-- Material for this task --
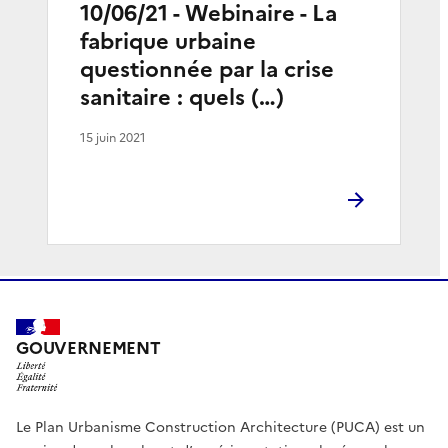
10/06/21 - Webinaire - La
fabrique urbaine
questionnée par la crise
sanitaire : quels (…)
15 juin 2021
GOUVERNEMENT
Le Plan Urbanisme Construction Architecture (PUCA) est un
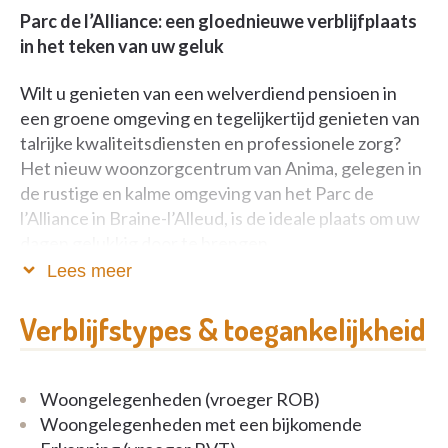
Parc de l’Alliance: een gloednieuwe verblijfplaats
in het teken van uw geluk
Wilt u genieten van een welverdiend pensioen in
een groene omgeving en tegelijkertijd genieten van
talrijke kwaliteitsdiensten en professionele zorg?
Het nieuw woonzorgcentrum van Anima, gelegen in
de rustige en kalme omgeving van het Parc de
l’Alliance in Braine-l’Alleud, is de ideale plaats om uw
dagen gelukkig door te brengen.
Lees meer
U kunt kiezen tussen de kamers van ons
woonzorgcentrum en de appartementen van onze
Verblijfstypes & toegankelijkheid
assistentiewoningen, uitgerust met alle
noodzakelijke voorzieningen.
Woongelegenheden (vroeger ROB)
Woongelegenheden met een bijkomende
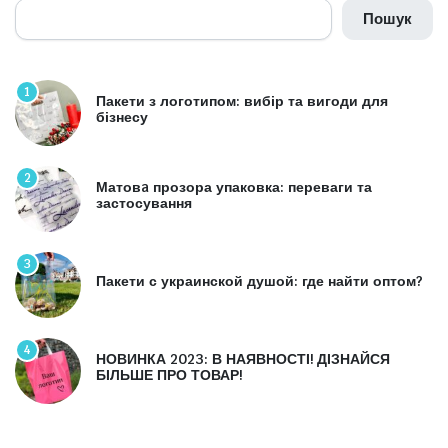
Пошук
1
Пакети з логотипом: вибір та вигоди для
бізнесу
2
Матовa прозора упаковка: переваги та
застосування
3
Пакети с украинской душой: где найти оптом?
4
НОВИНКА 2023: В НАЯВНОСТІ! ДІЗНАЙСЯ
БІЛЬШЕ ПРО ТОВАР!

--

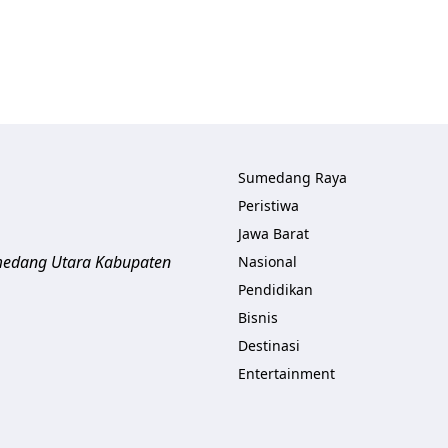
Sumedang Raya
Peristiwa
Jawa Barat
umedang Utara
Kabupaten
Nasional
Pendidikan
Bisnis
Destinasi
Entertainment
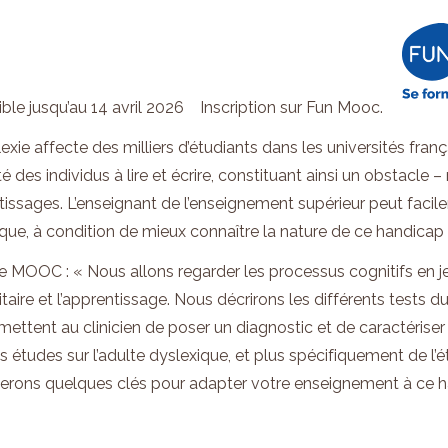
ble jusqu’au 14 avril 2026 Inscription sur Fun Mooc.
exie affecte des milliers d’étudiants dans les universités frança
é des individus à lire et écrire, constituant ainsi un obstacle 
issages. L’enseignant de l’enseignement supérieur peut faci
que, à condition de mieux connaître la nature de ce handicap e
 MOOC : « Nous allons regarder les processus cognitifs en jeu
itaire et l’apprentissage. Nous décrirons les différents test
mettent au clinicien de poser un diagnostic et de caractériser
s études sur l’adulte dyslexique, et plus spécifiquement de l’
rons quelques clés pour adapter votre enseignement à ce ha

-- Exercise goal --
Would you copy every line of the entries that includes the word "Parc"?

-- Solution to the exercise --
Parc de l’Alliance: een gloednieuwe verblijfplaats
de rustige en kalme omgeving van het Parc de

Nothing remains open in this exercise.